We’re stunned and even angry about this. Amazingly Abraham goes. It has been noted that the only time Abraham speaks in this story is to present himself obediently to God. ”Here I am,” he says. That’s it. “Here I am.” He listens and obeys, walking up a hill with his son, his only son (a significant phrase in the story) planning all the while to do what we could never dream of doing.


Abraham’s story has the kind of ending we always hope for. The tragedy is averted. Abraham raises the blade above his son but his hand is stayed, Isaac is spared, and God provides a ram for the sacrifice. They all go home together happy and relieved. But there’s nothing in this story that says our willingness to let go means that we will eventually be allowed to keep what we so deeply cherish.

Too many parents have wept over the grave of a child. Too many competent and capable people have been told they no longer have a job. Too many strong and able-bodied people have been incapacitated. Sometimes we let go and we are left empty handed.

This is foolishness to us. Maybe that’s why Paul quotes Isaiah 40:13 in his discussion about God’s wisdom and how it runs counter to our wisdom. “Who has known the mind of the Lord that he may instruct him?”

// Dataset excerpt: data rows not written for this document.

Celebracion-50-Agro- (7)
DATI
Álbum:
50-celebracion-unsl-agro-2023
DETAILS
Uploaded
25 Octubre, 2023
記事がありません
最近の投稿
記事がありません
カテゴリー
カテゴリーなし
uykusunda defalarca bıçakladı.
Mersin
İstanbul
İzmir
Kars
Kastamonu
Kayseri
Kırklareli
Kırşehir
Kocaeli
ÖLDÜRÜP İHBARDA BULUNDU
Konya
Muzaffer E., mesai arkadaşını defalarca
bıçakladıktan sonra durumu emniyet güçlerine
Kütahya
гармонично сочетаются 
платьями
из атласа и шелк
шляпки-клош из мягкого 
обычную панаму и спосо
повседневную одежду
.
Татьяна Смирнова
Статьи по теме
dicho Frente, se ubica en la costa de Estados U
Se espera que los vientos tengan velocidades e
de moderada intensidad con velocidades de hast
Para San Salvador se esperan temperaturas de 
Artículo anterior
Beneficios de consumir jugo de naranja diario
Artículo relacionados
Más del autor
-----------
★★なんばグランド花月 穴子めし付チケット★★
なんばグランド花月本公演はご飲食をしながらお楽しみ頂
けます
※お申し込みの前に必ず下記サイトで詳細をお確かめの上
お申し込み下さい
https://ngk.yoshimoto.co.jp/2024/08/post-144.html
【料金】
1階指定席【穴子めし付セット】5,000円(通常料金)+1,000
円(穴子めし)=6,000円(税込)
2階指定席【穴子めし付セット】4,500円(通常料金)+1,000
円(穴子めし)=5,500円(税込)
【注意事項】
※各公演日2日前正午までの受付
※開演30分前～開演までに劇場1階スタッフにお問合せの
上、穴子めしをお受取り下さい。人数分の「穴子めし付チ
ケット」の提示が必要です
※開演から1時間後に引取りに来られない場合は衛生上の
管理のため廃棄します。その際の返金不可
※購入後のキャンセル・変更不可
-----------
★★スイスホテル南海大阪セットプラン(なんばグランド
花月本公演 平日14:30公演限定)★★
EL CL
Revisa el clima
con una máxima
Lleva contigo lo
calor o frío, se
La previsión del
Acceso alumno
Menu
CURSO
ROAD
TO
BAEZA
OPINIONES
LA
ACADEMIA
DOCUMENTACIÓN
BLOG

Sometimes wisdom asks us to stand before God with open hands and say what Abraham said. “Here I am.” This means we hold every gift as just that, a gift: Our health, our work, our loved ones. All of it comes to us by grace. The world’s wisdom says that we have a right to these things. God’s wisdom asks us to offer them up – always careful never to worship the gift above the giver.

What are you being asked to let go of today?

We give you thanks, O God, for every gift you place in our life. Make us mindful today of what we cherish, and help us to cherish it rightly – ever thankful, humble before you, never allowing your gift to become a god that rivals your place in our heart. We would live every day with this simple prayer: “Here I am.” Amen.